Seperti halnya simbol Garuda yang diyakini Femi Eka Rahmawati sebagai "kisah Garudeya dari Candi Kidal yang diadopsi panitia Lencana Negara untuk dijadikan simbol (negara Indonesia)."
Simbol Garudeya itu kemudian "disempurnakan dengan tambahan-tambahan simbol lain seperti perisai bergambar bintang, pohon beringin, padi dan kapas, rantai, kepala banteng dan pita yang bertuliskan sesanti bhinneka tunggal ika, yang kemudian dijadikan sebagai lambang negara Indonesia," terus Femi.
Baca Juga: Elang Jawa, Fakta Sains sampai Mitos Penjelmaan dari Garuda
Baca Juga: Kisah Garuda Rinjani, Kaum Difabel dari Mataram yang Berdikari
Baca Juga: Dari Candi Sampai Sains, Mengapa Ilustrasi Botani Itu Penting?
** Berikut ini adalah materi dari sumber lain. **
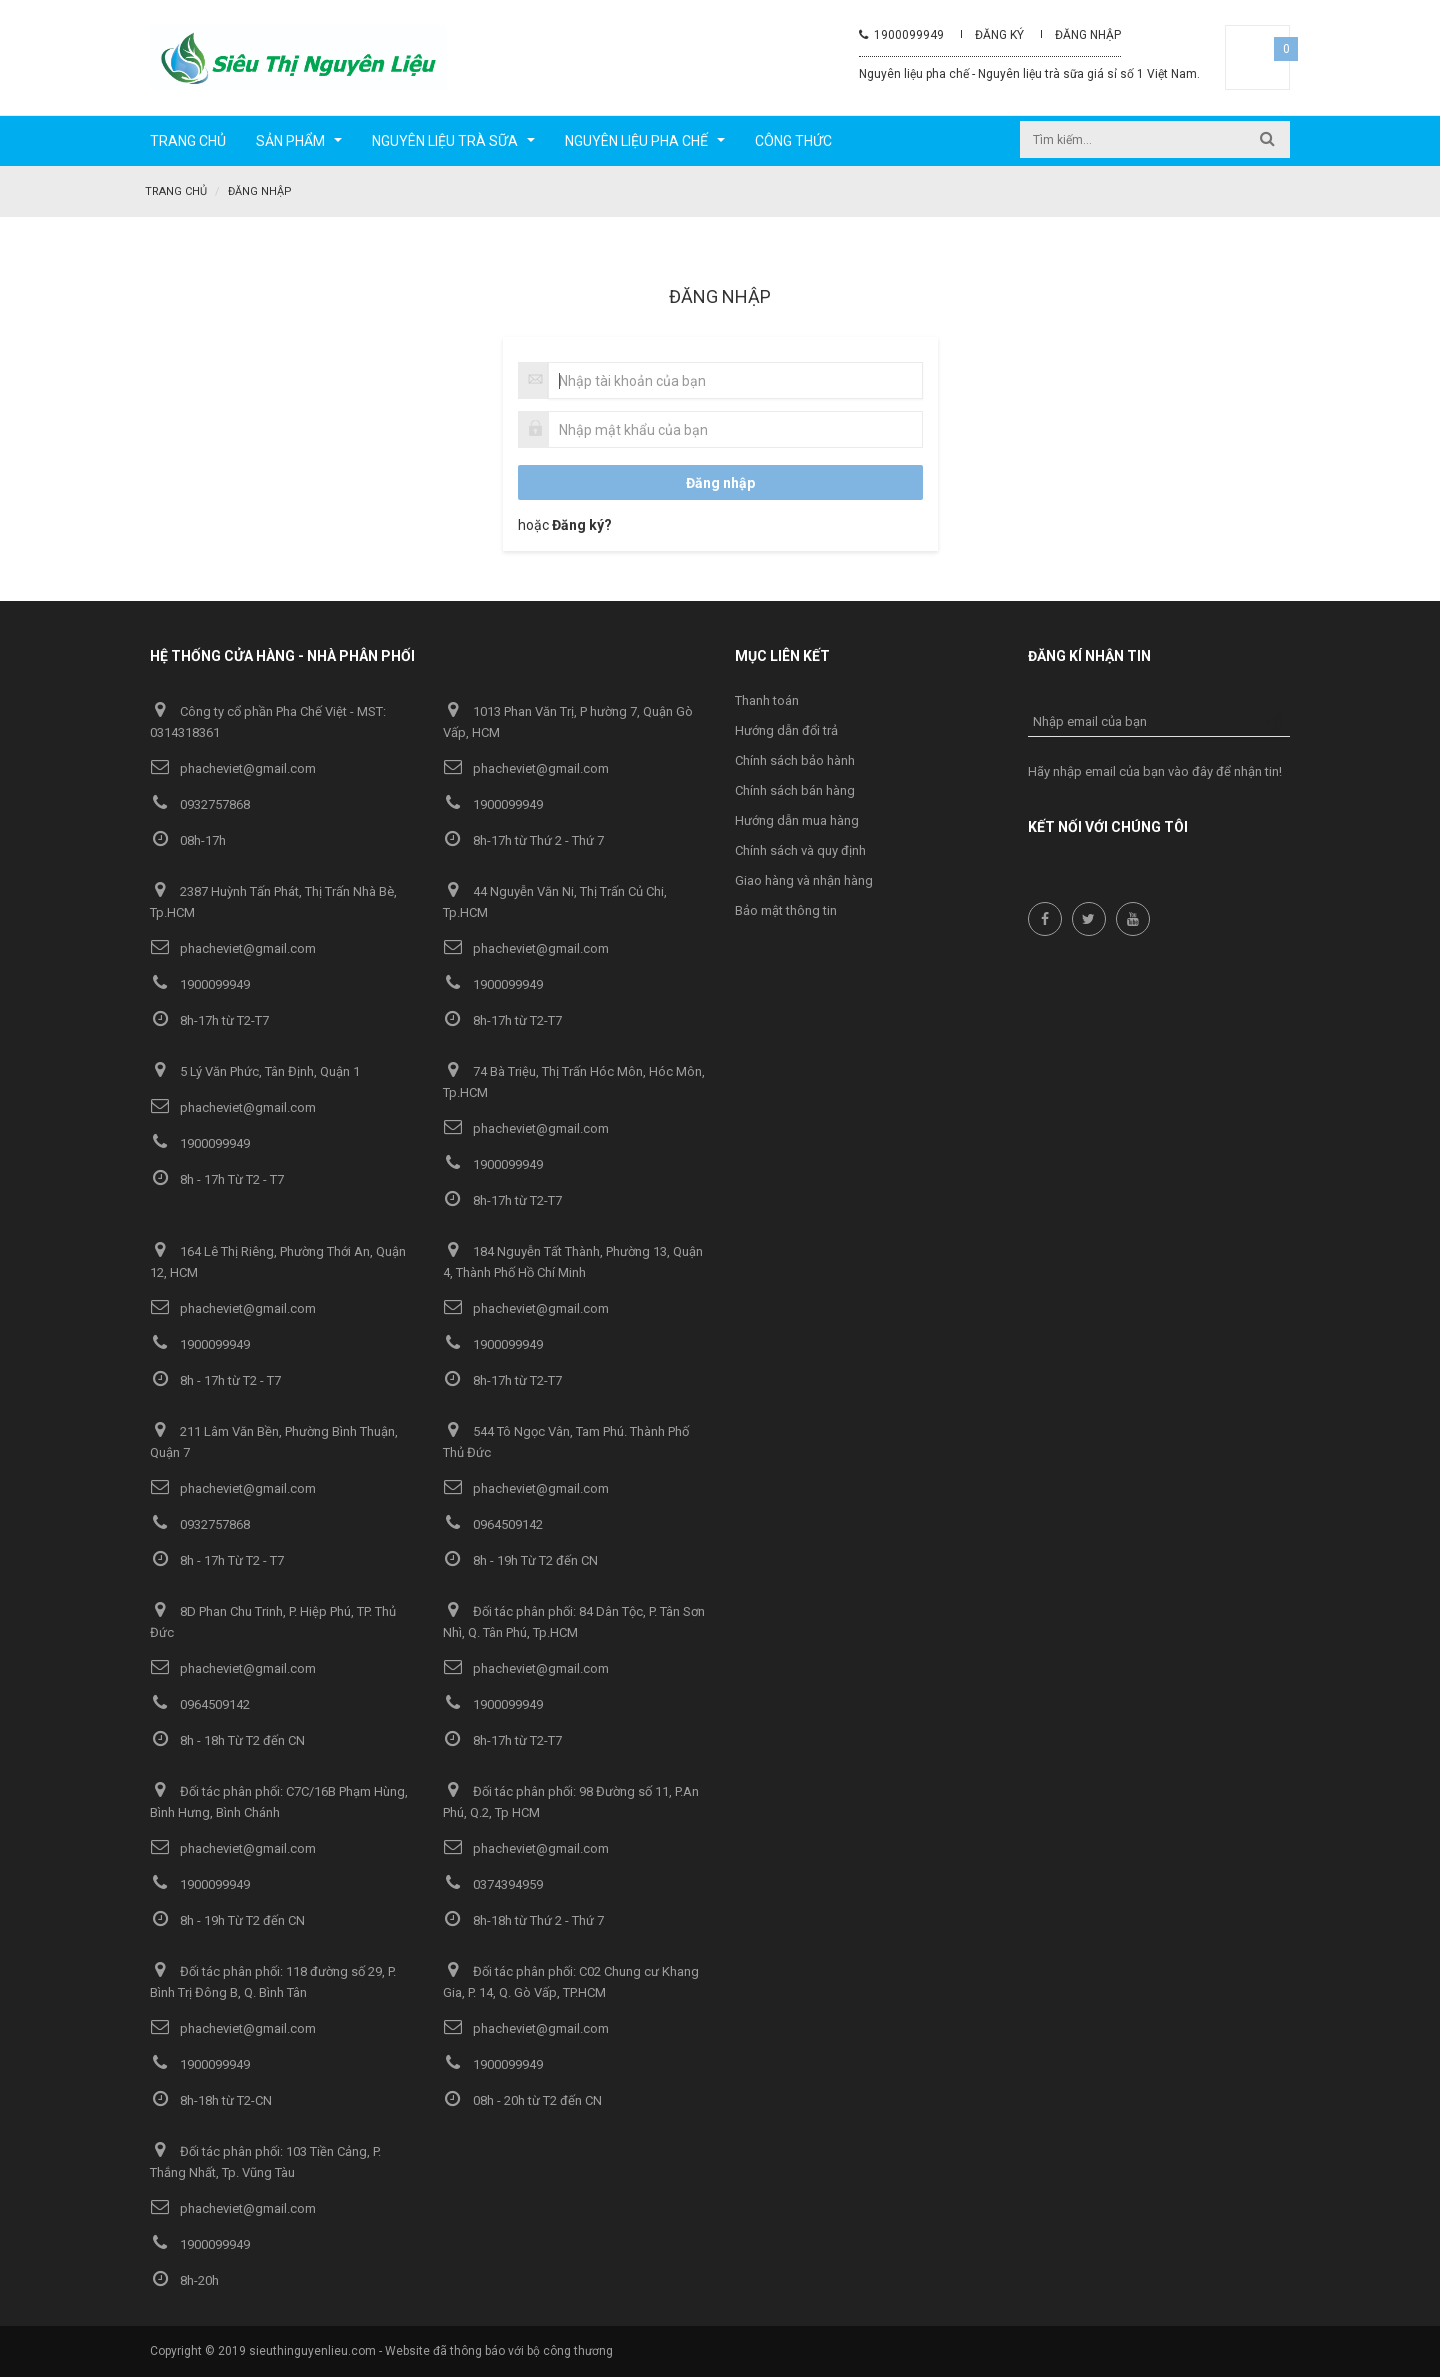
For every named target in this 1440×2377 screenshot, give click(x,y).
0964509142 (493, 1524)
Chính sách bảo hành (795, 760)
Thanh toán (767, 700)
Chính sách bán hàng (795, 790)
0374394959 (493, 1884)
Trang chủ (176, 191)
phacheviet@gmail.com (233, 768)
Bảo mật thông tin (786, 910)
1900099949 (901, 35)
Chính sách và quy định (800, 850)
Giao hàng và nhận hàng (804, 880)
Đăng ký (999, 35)
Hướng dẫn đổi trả (786, 730)
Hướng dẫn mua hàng (797, 820)
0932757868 (200, 804)
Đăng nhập (1088, 35)
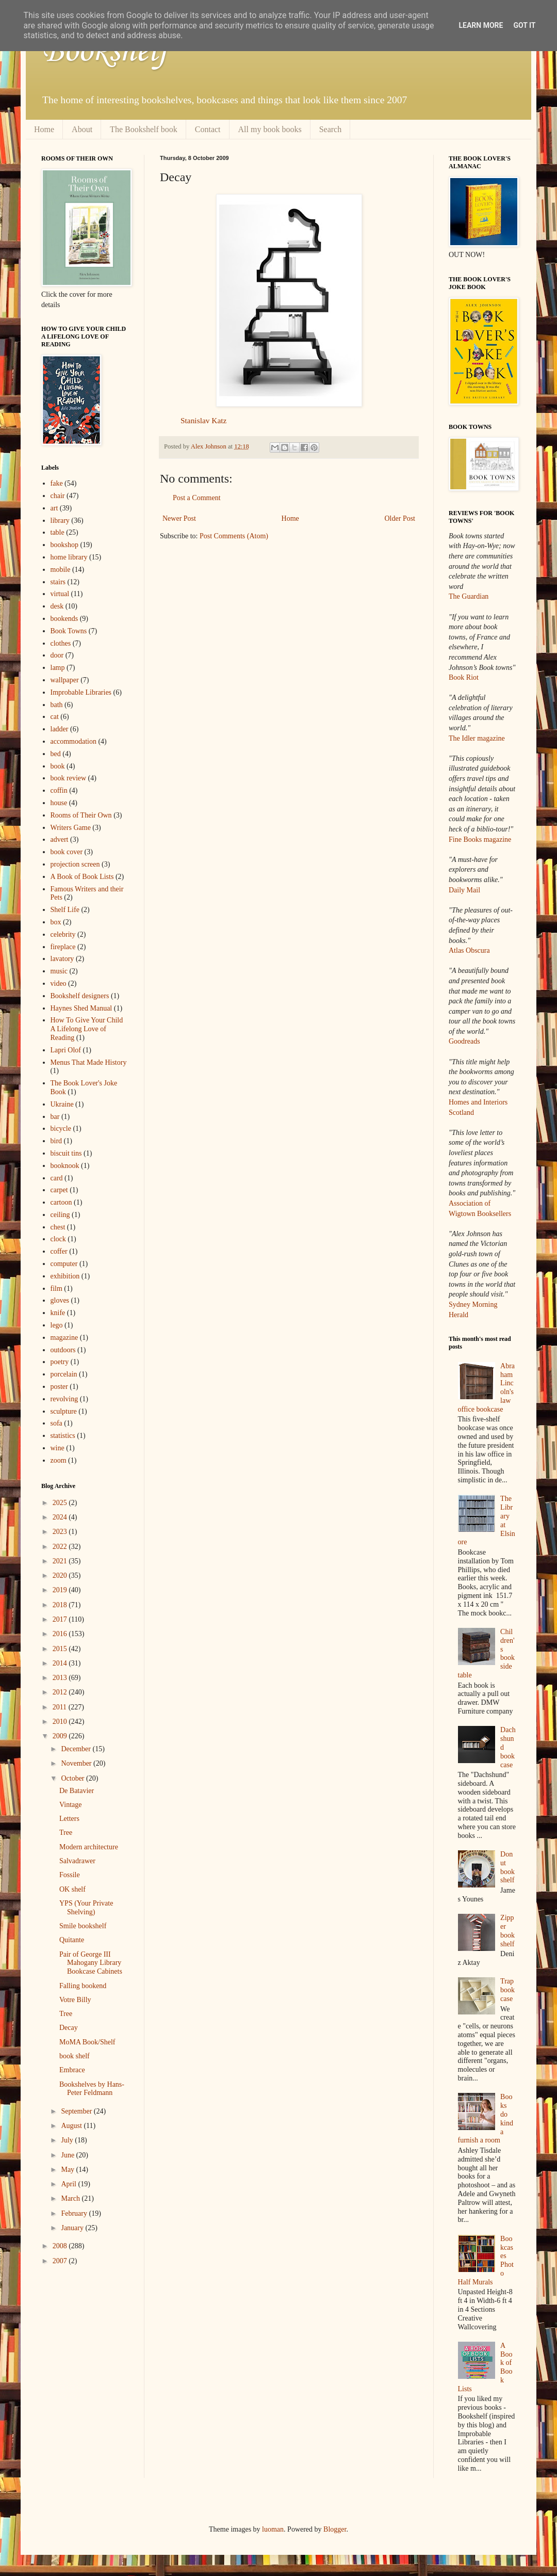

Baca Juga: Ada Bencana yang Mengintai di Sekitar Danau Purba Candi Borobudur
Secara ideologis, Garudeya merupakan penjabaran dari nilai-nilai Pancasila. Sedangkan secara historis, kisahnya menjabarkan tentang perjalanan panjang perjuangan bangsa Indonesia.
Para founding father bangsa Indonesia telah membentuk Panitia Lencana Negara yang dibentuk Soekarno, melihat adanya kemiripan antara kisah perjuangan bangsa Indonesia dengan kisah Garudeya.
Bangsa Indonesia memiliki perjuangan yang sama hebatnya dengan Garudeya dalam melepaskan diri dari cengkeraman imperialisme dan neokolonialisme. Sama seperti Garudeya yang berjuang keras melepaskan ibundanya dari perbudakan para naga.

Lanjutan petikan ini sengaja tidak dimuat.